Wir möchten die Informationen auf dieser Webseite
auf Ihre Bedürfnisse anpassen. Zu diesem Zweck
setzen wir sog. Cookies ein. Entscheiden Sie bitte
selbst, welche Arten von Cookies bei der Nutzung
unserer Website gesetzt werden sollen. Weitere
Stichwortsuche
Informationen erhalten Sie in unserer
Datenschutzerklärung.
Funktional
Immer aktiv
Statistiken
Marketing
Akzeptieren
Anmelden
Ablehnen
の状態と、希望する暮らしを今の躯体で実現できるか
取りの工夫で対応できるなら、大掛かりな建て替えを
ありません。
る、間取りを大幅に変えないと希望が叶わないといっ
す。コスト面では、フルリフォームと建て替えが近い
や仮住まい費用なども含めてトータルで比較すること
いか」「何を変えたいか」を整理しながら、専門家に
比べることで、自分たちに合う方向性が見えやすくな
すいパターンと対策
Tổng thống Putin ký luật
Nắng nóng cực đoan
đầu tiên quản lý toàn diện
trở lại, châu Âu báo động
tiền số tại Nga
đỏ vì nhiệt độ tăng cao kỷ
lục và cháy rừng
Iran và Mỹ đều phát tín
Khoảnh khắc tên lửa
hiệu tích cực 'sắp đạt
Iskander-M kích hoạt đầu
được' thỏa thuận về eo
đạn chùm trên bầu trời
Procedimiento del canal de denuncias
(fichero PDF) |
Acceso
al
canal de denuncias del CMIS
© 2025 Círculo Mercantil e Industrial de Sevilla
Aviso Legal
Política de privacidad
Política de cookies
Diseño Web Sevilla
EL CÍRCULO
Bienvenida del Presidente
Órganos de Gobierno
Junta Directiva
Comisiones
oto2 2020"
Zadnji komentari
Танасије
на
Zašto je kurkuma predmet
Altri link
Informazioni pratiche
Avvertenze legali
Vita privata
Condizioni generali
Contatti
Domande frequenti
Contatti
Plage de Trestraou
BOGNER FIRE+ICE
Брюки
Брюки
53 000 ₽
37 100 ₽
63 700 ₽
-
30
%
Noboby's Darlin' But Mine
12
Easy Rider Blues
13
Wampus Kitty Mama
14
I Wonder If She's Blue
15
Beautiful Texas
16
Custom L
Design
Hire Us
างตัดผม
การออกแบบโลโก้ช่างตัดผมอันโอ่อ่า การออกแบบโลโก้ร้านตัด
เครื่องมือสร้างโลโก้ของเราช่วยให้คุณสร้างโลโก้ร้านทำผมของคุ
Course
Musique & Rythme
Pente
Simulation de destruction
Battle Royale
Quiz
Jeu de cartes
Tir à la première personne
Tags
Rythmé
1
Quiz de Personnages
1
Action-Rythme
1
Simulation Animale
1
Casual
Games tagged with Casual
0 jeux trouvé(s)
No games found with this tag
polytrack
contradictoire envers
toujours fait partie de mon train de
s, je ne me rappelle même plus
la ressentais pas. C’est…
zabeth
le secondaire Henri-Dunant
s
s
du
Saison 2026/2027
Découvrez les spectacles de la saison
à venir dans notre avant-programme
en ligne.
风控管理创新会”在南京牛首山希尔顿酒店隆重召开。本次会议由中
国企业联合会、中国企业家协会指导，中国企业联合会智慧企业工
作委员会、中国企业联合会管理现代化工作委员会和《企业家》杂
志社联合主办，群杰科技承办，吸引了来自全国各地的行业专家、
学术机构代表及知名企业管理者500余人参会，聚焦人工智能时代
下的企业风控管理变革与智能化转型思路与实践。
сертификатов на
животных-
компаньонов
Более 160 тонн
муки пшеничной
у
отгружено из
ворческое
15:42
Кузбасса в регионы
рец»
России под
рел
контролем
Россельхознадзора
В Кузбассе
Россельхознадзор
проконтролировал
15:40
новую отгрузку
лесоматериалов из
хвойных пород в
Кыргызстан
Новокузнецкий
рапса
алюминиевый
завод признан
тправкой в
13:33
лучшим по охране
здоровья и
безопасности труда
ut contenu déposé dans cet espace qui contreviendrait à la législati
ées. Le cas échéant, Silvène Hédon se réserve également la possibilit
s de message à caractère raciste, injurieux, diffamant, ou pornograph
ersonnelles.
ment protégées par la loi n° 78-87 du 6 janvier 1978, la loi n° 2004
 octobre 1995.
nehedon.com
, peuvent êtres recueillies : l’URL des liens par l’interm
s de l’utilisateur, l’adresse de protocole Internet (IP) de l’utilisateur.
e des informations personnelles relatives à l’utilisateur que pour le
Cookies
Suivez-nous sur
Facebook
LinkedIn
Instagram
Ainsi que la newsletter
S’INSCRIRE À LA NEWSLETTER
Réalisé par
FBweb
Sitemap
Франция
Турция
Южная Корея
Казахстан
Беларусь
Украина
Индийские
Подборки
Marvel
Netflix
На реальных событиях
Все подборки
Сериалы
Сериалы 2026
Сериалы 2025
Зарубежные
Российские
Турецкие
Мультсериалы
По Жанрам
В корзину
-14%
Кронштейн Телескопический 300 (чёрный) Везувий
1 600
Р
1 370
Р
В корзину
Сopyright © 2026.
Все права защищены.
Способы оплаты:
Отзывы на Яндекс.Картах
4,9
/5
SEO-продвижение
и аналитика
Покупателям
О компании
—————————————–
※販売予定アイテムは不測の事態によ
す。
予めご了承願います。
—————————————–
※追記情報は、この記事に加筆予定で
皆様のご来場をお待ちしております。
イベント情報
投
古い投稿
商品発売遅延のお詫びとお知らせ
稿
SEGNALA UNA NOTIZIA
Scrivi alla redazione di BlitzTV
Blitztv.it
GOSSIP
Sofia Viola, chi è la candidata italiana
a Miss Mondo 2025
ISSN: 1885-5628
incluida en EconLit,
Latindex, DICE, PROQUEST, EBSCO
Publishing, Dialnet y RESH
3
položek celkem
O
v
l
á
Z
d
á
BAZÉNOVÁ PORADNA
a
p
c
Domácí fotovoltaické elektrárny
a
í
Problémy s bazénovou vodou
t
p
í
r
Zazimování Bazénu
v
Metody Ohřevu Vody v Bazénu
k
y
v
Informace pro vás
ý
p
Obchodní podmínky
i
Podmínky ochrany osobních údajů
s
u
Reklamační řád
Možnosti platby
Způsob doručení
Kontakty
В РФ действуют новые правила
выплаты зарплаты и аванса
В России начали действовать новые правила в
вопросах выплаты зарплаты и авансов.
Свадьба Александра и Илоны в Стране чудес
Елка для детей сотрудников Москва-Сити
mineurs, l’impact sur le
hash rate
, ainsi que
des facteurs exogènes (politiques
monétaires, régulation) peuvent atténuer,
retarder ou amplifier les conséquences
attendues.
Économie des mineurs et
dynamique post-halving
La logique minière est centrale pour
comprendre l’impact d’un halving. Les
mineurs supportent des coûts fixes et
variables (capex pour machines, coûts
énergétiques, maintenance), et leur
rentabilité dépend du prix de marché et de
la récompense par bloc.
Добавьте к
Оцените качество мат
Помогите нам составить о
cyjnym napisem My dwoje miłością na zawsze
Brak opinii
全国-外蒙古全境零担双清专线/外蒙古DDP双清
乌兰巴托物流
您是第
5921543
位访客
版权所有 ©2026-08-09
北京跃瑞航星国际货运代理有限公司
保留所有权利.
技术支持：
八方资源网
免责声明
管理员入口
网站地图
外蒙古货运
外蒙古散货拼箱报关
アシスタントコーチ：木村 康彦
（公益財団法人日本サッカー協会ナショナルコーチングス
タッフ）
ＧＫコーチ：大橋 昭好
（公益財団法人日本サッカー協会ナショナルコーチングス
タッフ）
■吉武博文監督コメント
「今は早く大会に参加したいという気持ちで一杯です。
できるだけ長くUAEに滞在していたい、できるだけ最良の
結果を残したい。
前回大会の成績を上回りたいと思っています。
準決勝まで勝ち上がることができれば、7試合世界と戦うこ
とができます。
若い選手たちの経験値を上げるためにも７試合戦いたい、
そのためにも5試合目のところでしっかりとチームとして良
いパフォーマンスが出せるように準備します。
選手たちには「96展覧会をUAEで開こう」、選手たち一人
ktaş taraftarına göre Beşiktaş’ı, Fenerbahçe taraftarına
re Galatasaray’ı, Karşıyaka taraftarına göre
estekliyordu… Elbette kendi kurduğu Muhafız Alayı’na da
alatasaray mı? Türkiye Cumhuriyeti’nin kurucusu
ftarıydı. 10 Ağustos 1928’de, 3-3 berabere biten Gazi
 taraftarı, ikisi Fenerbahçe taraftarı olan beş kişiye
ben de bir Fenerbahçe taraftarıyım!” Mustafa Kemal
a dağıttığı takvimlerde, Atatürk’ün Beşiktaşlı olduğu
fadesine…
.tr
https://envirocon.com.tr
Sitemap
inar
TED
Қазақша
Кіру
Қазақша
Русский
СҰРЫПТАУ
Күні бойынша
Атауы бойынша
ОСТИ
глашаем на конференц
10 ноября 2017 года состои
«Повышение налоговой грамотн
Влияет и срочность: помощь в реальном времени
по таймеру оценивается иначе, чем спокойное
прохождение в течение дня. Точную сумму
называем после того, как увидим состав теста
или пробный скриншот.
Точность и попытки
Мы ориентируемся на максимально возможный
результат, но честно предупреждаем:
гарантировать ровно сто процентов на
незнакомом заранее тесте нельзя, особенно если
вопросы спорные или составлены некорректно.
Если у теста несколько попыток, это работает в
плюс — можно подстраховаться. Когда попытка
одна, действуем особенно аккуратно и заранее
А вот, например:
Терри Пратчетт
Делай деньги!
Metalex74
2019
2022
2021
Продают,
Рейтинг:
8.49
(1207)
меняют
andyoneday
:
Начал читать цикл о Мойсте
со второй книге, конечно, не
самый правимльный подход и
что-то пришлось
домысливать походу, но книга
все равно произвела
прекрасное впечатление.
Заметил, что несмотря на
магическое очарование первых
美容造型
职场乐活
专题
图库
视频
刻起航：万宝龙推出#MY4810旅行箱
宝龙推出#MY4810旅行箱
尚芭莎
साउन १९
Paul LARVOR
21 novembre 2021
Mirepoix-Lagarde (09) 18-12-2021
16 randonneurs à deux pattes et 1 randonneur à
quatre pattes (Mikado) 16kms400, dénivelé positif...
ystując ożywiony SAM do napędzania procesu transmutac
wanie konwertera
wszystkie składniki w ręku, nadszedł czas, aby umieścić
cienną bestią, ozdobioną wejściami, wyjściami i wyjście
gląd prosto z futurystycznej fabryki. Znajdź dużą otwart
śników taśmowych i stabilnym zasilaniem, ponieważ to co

====

◆ Exercise ◆
Scan the listing above for the line that has "Nắng nóng cực đoan", then copy exactly from that line through the line that has "Industrial de Sevilla".

◆ Answer to this task ◆
Nắng nóng cực đoan
đầu tiên quản lý toàn diện
trở lại, châu Âu báo động
tiền số tại Nga
đỏ vì nhiệt độ tăng cao kỷ
lục và cháy rừng
Iran và Mỹ đều phát tín
Khoảnh khắc tên lửa
hiệu tích cực 'sắp đạt
Iskander-M kích hoạt đầu
được' thỏa thuận về eo
đạn chùm trên bầu trời
Procedimiento del canal de denuncias
(fichero PDF) |
Acceso
al
canal de denuncias del CMIS
© 2025 Círculo Mercantil e Industrial de Sevilla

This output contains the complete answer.